The RHS has identified its first new garden pest of 2019 – the unsightly cotton stringy scale (Takahashia Japonica).
Found on a magnolia in Berkshire thought to have been imported into the UK, the egg masses on the scale insect resemble a white wrapping around the branches. Beyond its unsightliness, the pest is not currently thought to cause any problems for the host plant.
A native to Asia it has spread around the world with plant trade and is prevalent in parts of Italy. In addition the immature scales that hatch from the egg masses can spread via wind.

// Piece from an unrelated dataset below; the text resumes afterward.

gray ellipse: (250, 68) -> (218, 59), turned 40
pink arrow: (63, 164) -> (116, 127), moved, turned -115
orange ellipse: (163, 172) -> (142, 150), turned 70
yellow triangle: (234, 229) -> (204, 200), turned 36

The RHS is keen to hear from gardeners who find the pest in their garden so that it can build a picture of host plants in the UK and tailor advice to gardeners. Magnolias, mulberries, elders, sycamores and dogwoods are thought to be a favourite. If it is considered unbearable by gardeners, where practical, eggs masses can be removed with a stiff brush and water.
Gerard Clover, Head of Plant Health at the RHS comments: “The cotton stringy scale is the first new pest detected by the RHS in 2019. On average four are found every year but the global plant trade is exacerbating the spread of pests and diseases and gardeners need to be alert to changes and maintain good plant health.
“Unlike some other pests we expect to find, the scale insect causes little to no damage to the plant but will undoubtedly cause some concern for gardeners. In spite of its odd appearance it could well be overlooked and more established than we think.”